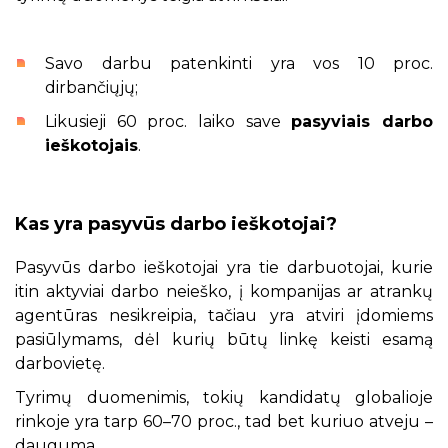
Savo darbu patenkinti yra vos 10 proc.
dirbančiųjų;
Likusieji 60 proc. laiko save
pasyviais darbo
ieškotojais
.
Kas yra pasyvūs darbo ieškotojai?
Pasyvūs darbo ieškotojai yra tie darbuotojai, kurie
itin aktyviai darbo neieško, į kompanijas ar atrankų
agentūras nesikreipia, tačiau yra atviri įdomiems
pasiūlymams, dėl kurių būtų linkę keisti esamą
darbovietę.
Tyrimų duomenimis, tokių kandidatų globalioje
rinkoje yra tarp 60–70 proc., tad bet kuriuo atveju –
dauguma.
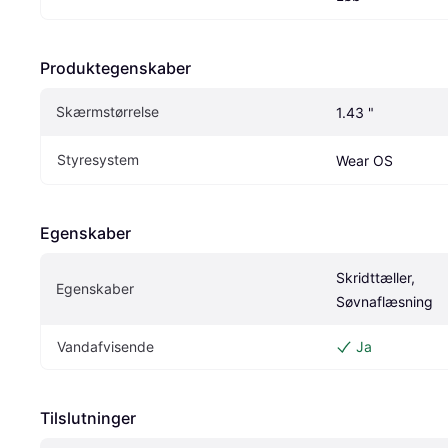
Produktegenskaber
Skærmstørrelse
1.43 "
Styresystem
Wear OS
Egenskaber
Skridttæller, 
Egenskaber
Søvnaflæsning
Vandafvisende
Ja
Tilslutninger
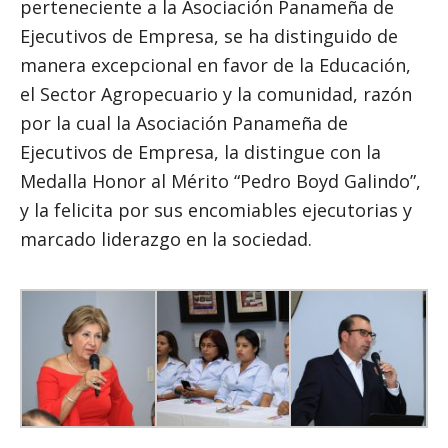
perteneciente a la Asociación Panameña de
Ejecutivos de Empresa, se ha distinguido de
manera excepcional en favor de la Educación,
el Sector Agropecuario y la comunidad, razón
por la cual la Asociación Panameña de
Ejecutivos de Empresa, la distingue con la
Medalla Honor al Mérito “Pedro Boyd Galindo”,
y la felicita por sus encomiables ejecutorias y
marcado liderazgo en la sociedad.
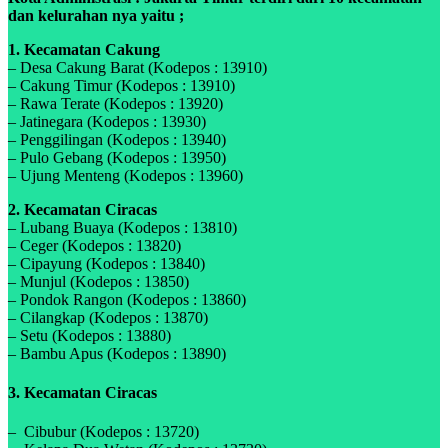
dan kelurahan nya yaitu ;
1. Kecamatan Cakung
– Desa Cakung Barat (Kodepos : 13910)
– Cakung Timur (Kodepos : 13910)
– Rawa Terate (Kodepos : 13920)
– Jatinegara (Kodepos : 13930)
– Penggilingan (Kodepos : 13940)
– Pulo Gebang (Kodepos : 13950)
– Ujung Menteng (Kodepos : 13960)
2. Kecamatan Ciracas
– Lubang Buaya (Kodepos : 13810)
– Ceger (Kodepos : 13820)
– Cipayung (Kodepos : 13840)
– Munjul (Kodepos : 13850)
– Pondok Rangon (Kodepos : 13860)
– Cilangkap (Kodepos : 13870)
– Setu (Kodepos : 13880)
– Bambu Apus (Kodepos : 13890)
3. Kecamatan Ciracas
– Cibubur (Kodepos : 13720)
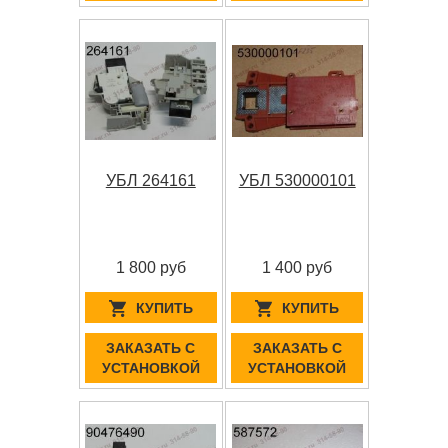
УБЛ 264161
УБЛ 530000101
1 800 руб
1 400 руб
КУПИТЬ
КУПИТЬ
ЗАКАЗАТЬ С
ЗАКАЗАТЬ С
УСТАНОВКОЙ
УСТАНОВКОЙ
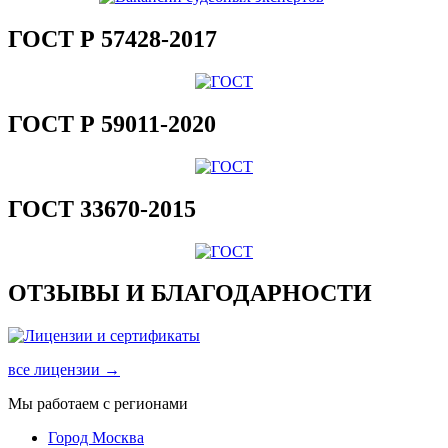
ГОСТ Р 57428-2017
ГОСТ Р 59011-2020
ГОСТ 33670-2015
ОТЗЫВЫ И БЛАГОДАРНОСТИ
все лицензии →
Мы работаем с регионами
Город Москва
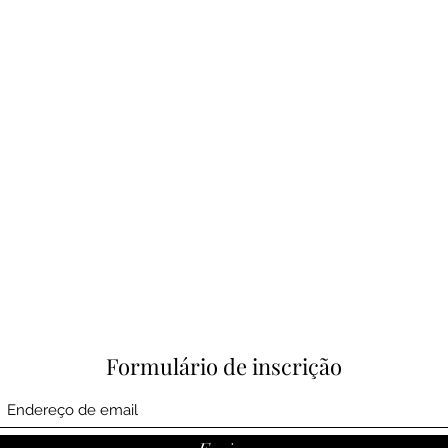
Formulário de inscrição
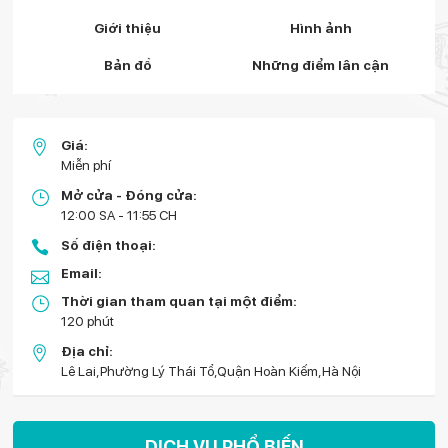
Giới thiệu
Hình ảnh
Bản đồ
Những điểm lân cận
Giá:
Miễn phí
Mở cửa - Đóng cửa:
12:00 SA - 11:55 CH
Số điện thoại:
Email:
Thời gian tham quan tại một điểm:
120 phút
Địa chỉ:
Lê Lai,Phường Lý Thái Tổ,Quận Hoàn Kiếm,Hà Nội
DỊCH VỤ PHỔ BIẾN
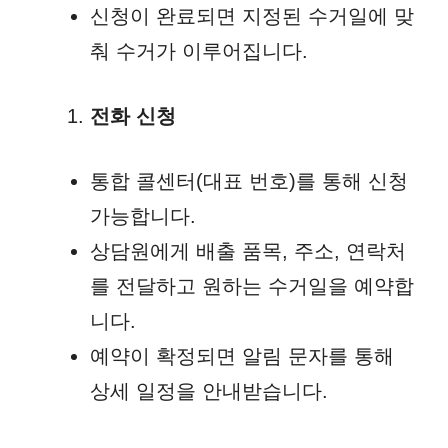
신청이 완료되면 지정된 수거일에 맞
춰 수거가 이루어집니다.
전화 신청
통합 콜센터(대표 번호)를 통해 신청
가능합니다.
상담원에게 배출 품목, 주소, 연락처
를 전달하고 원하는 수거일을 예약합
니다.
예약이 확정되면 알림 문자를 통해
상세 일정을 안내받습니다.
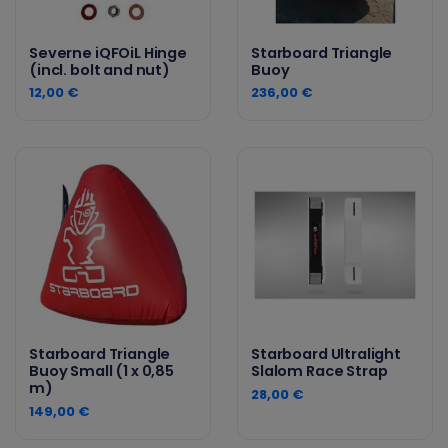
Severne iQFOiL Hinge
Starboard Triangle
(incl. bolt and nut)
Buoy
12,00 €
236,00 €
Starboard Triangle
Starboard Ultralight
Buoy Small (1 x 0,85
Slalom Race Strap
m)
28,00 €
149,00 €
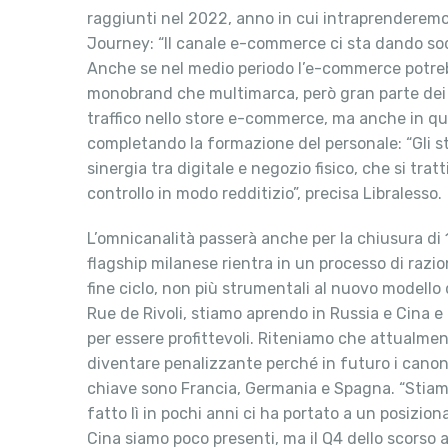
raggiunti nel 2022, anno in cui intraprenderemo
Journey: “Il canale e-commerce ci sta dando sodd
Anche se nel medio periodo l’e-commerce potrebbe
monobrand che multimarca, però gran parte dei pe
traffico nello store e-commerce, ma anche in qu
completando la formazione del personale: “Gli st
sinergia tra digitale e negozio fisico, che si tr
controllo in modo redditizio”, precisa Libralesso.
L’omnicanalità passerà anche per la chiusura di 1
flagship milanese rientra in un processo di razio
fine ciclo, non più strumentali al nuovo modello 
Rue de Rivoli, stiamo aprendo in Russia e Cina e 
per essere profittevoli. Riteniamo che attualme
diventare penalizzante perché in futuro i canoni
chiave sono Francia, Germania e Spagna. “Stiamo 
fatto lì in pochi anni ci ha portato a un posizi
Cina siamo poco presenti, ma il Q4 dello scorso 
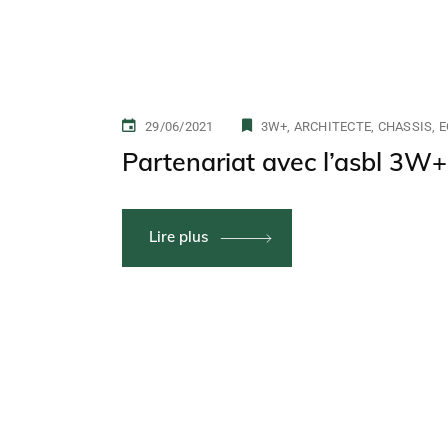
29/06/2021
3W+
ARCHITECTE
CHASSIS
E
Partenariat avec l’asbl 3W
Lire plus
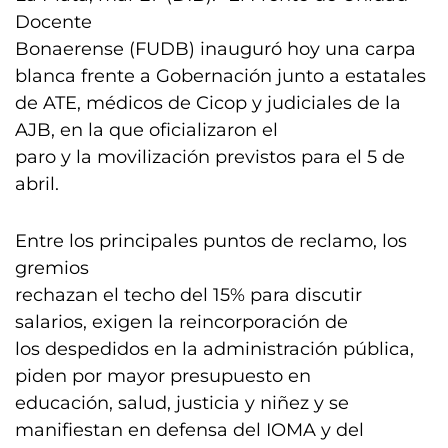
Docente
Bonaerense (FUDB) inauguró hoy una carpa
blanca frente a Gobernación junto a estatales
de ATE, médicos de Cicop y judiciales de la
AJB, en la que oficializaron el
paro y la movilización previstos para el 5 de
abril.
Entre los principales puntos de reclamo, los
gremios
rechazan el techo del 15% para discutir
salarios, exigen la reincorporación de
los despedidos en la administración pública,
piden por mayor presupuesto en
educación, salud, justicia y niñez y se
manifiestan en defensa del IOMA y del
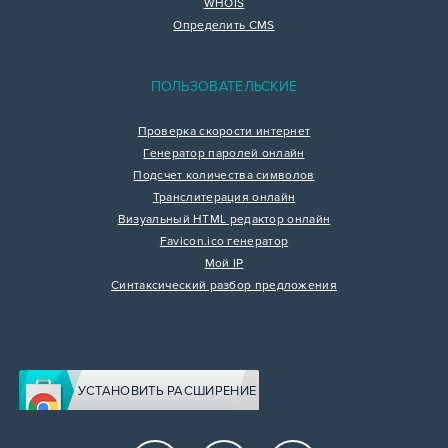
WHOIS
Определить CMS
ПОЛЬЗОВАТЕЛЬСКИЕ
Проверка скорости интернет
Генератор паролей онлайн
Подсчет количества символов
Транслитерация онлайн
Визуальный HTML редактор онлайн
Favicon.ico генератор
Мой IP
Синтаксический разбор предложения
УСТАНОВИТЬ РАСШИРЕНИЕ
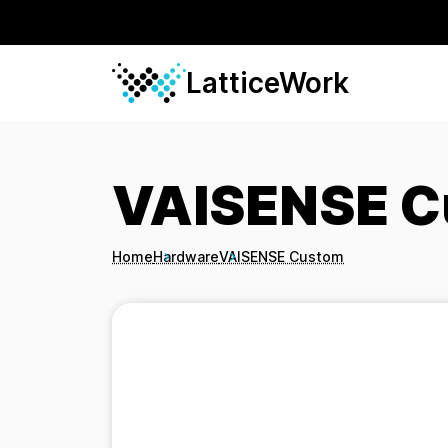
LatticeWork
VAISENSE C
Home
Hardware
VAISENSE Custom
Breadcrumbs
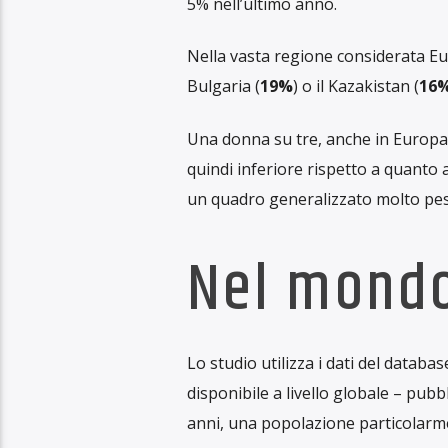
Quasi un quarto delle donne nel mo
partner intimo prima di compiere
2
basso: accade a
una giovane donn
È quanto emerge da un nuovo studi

.....

ACTION ITEM.
If a line of the data contains "commerce", copy it out.

EXERCISE RESULT.
Journey: “Il canale e-commerce ci sta dando sodd
Anche se nel medio periodo l’e-commerce potrebbe
traffico nello store e-commerce, ma anche in qu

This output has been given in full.